The fact that all this is in our front yard does, no doubt, make the garden more public, but it is where our best sunlight falls. Folks around here are practical and take that all in stride.

Speaking of practical? It’s that much less lawn I need to mow.

Making the best of a break in the fog and rain

We’re feeling sorry for vacationers to our end of Maine the past two weeks. Especially those with children in tow.

It’s been cold – our furnace is still on – and very foggy and damp, accompanied by showers and thunderstorms.

It’s not what you’d want to run into on your well-earned summer getaway.

At least we’re getting a break, however brief.

Today’s forecast is for mostly cloudy, followed by two partly cloudy days. And then another solid streak of rainy days resumes.

Glimpses of real sunlight and blue sky will lift spirits, no doubt. I might even stop reminding folks of six straight months or so of this for people living in Seattle. (You know, it could be worse. We might even have to start watching movies in German.)

One thing you can also anticipate is the sound of lawnmowers the moment the grass dries sufficiently. Otherwise, a failure to mow in time can lead to an impossible task, as I remember when I had to learn to scythe back in Dover … and my vow to myself never to do that again.

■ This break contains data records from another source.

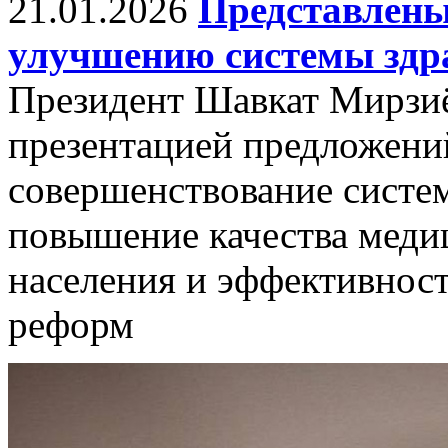
21.01.2026
Представлены
улучшению системы здр
Президент Шавкат Мирзиё
презентацией предложени
совершенствование систе
повышение качества меди
населения и эффективнос
реформ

For us, it also means doing laundry. We have a washer here but not a dryer. So we’re anticipating hanging wet clothes and linens out on the line to dry. There is a backlog to address.

Another must-do is a big round of grilling. Maybe even dining al fresco, if the temperature cooperates.

Well, as we’ve been saying all along, this too will pass.

Now, for the latest installment of our island garden venture

Few of our nights until late as June have stayed above 50 degrees, a detail that will likely surprise fellow gardeners across the rest of the U.S. That’s meant bringing flats of basil and other temperature-sensitive plants indoors overnight, in addition to the plastic tunnels my wife devised to warm the soil and protect our tomato and pepper seedlings outdoors until now.

Our new raised beds, as previously noted here at the Red Barn, are an attempt to work around extremely high lead levels in our soil. Beyond that, the chicken-wire fencing is an attempt to deter Moose Island’s ravenous urban deer. That barrier will be further reinforced in the coming days.

The first night our fencing was up on the first bed, though, a wayward critter wound up bending – not just pulling over – one of the corner posts. The steel post was the stronger, pricier variety. I couldn’t bend it, I’ll tell you – not without an anvil and heavy hammer or maybe some heavy jumping. (Sorry I didn’t get a photo. We were too busy getting that corner repaired against a possible second attack.)

So here’s where we are now, in the midst of about three inches of rain in a week or so.

With a garden, there’s always more to do. Sometimes it even involves eating.

Call it Victorian, if you must

By the time of the Civil War, Bangor as in Maine was the world’s leading lumber port. Some of that wealth is reflected in the proud Second Empire, Greek Revival, and Federal style homes that punctuate the Broadway Historic District and elsewhere through the city.

My elder daughter would find these to be models for her annual gingerbread houses.

Meanwhile, do any of them capture your imagination?

And you wonder where Stephen King got his inspiration?

Add to this to our list of items made obsolescent in our lifetimes

Even before many folks switched to unlisted numbers, in part to evade obnoxious ding-a-ling solicitations, the annual telephone book began shrinking. The migration from landline to cell phones was apparently the final straw, along with Yellow Pages regulars who turned instead to website searches or FaceBook.

What was long a standard reference volume for local communities is now long gone.

When’s the last time you saw a phone book?